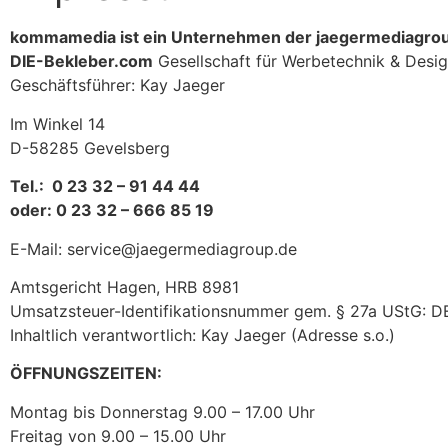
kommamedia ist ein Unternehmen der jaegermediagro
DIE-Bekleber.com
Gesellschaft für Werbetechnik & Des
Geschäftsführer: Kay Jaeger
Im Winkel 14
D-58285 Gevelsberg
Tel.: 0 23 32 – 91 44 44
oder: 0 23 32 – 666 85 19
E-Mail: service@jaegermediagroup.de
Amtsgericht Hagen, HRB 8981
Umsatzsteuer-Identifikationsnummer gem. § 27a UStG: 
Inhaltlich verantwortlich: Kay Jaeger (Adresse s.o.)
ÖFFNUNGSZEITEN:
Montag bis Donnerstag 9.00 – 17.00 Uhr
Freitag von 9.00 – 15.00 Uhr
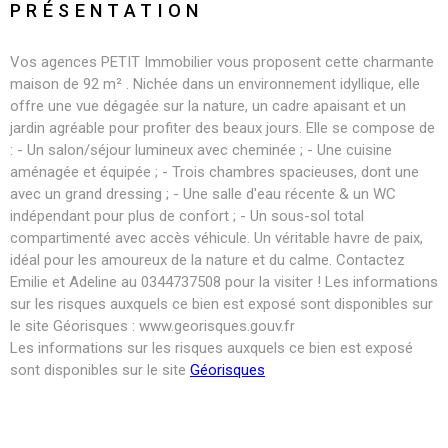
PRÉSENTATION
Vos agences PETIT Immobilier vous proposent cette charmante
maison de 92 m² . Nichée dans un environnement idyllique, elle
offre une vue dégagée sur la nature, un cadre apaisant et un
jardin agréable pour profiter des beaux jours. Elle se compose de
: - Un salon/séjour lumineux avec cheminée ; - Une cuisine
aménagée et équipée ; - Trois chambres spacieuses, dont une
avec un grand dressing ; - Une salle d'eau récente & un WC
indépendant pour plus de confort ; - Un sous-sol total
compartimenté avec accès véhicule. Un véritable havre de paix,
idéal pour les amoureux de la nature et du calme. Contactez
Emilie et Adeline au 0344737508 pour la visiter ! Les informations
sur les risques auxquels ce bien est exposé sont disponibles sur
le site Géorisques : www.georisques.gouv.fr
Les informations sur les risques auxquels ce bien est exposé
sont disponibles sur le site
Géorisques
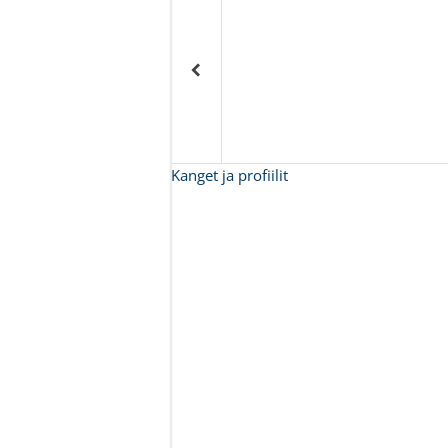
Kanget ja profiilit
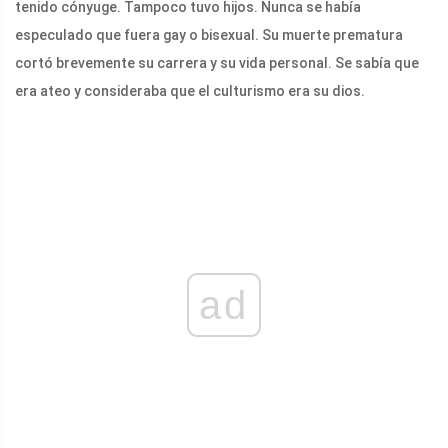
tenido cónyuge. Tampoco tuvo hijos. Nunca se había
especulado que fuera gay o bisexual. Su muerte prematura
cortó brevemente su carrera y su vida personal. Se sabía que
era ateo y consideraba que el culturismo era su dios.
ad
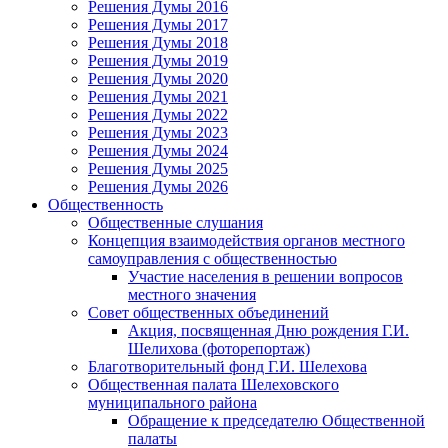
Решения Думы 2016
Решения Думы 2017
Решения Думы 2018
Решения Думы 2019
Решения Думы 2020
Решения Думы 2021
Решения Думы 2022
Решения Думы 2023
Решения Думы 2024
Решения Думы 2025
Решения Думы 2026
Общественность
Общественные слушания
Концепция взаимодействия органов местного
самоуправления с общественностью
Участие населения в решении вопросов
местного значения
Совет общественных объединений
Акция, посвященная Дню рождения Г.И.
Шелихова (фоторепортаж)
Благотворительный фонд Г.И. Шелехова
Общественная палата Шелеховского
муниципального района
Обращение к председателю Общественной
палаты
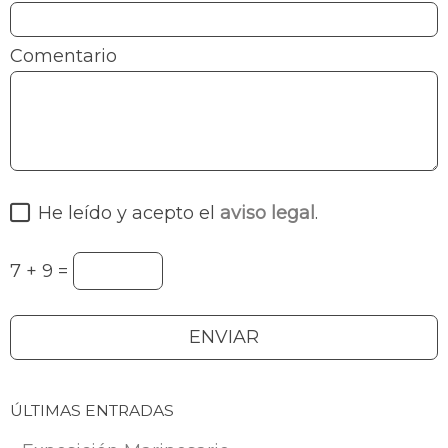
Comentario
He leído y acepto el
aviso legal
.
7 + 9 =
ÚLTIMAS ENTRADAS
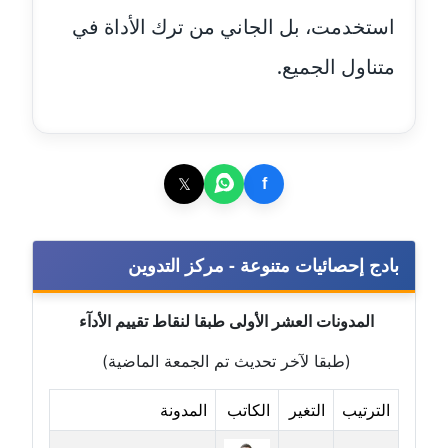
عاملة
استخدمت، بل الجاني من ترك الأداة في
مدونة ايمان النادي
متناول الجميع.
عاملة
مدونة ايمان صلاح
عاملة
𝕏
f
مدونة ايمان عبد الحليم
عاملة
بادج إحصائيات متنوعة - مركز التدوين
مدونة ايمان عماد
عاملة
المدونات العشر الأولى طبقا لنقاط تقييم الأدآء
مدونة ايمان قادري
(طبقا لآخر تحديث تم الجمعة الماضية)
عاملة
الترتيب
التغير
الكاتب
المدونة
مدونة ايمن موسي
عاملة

▬▬▬▬▬▬▬▬▬▬

> [Task to complete] Return all records exactly as they stand above, except for pictures.

> [Task solution]
kommamedia ist ein Unternehmen der jaegermediagro
DIE-Bekleber.com
Gesellschaft für Werbetechnik & Des
Geschäftsführer: Kay Jaeger
Im Winkel 14
D-58285 Gevelsberg
Tel.: 0 23 32 – 91 44 44
oder: 0 23 32 – 666 85 19
E-Mail: service@jaegermediagroup.de
Amtsgericht Hagen, HRB 8981
Umsatzsteuer-Identifikationsnummer gem. § 27a UStG: 
Inhaltlich verantwortlich: Kay Jaeger (Adresse s.o.)
ÖFFNUNGSZEITEN:
Montag bis Donnerstag 9.00 – 17.00 Uhr
Freitag von 9.00 – 15.00 Uhr
PRÉSENTATION
Vos agences PETIT Immobilier vous proposent cette charmante
maison de 92 m² . Nichée dans un environnement idyllique, elle
offre une vue dégagée sur la nature, un cadre apaisant et un
jardin agréable pour profiter des beaux jours. Elle se compose de
: - Un salon/séjour lumineux avec cheminée ; - Une cuisine
aménagée et équipée ; - Trois chambres spacieuses, dont une
avec un grand dressing ; - Une salle d'eau récente & un WC
indépendant pour plus de confort ; - Un sous-sol total
compartimenté avec accès véhicule. Un véritable havre de paix,
idéal pour les amoureux de la nature et du calme. Contactez
Emilie et Adeline au 0344737508 pour la visiter ! Les informations
sur les risques auxquels ce bien est exposé sont disponibles sur
le site Géorisques : www.georisques.gouv.fr
Les informations sur les risques auxquels ce bien est exposé
sont disponibles sur le site
Géorisques
Kanget ja profiilit
tenido cónyuge. Tampoco tuvo hijos. Nunca se había
especulado que fuera gay o bisexual. Su muerte prematura
cortó brevemente su carrera y su vida personal. Se sabía que
era ateo y consideraba que el culturismo era su dios.
ad
Решения Думы 2016
Решения Думы 2017
Решения Думы 2018
Решения Думы 2019
Решения Думы 2020
Решения Думы 2021
Решения Думы 2022
Решения Думы 2023
Решения Думы 2024
Решения Думы 2025
Решения Думы 2026
Общественность
Общественные слушания
Концепция взаимодействия органов местного
самоуправления с общественностью
Участие населения в решении вопросов
местного значения
Совет общественных объединений
Акция, посвященная Дню рождения Г.И.
Шелихова (фоторепортаж)
Благотворительный фонд Г.И. Шелехова
Общественная палата Шелеховского
муниципального района
Обращение к председателю Общественной
палаты
Comentario
He leído y acepto el
aviso legal
.
7 + 9 =
ÚLTIMAS ENTRADAS
عاملة
استخدمت، بل الجاني من ترك الأداة في
مدونة ايمان النادي
متناول الجميع.
عاملة
مدونة ايمان صلاح
عاملة
𝕏
f
مدونة ايمان عبد الحليم
عاملة
بادج إحصائيات متنوعة - مركز التدوين
مدونة ايمان عماد
عاملة
المدونات العشر الأولى طبقا لنقاط تقييم الأدآء
مدونة ايمان قادري
(طبقا لآخر تحديث تم الجمعة الماضية)
عاملة
الترتيب
التغير
الكاتب
المدونة
مدونة ايمن موسي
عاملة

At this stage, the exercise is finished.